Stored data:
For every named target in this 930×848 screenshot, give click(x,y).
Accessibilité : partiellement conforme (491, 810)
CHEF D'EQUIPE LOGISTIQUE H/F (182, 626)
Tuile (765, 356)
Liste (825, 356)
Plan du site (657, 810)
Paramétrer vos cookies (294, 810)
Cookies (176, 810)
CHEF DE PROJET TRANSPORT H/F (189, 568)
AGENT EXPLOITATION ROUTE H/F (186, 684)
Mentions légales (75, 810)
--
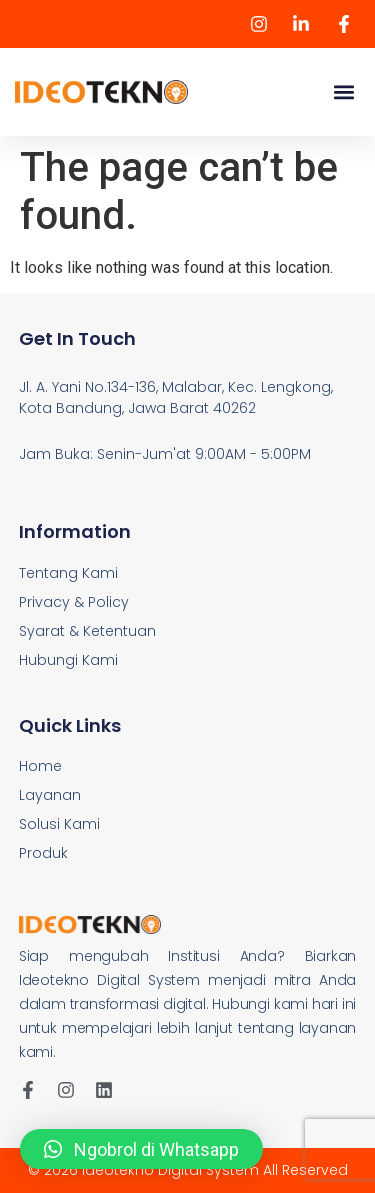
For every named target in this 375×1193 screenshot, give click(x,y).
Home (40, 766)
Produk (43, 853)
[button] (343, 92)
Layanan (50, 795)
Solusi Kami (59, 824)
...
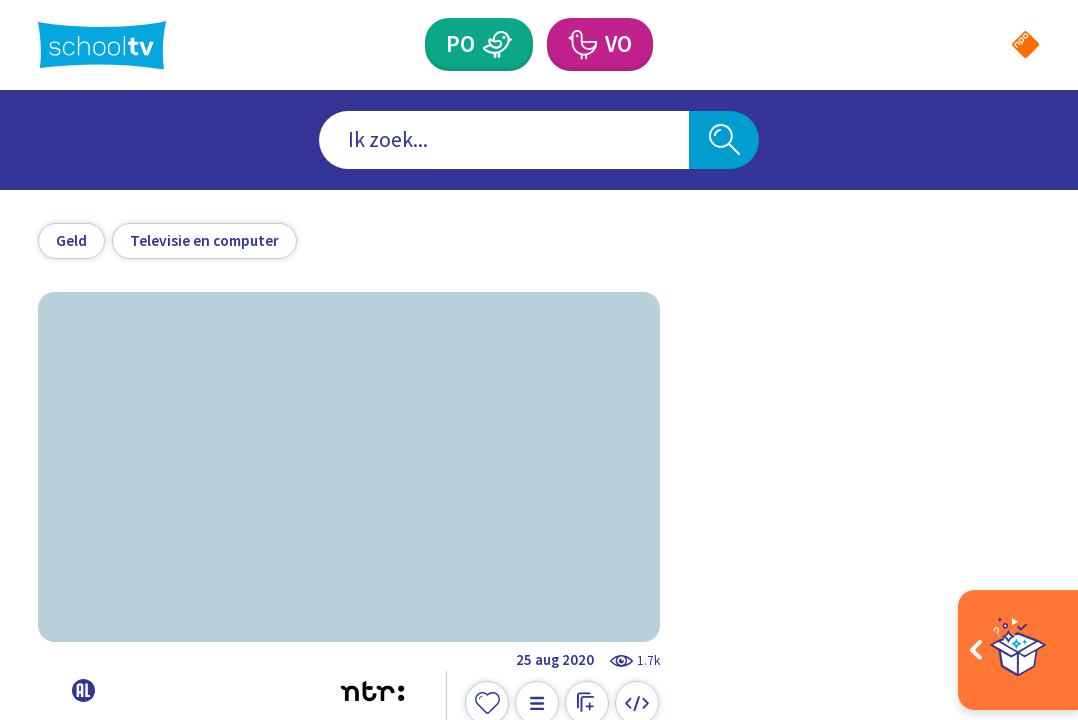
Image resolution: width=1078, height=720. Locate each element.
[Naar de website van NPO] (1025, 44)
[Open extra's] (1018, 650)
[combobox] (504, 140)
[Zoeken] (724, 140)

→ **What the exercise asks**
Every line in the records that holds the word "this" should be copied into the answer.

→ **Written response**
For every named target in this 930×848 screenshot, give click(x,y).
For every named target in this 375×1193 screenshot, give click(x,y).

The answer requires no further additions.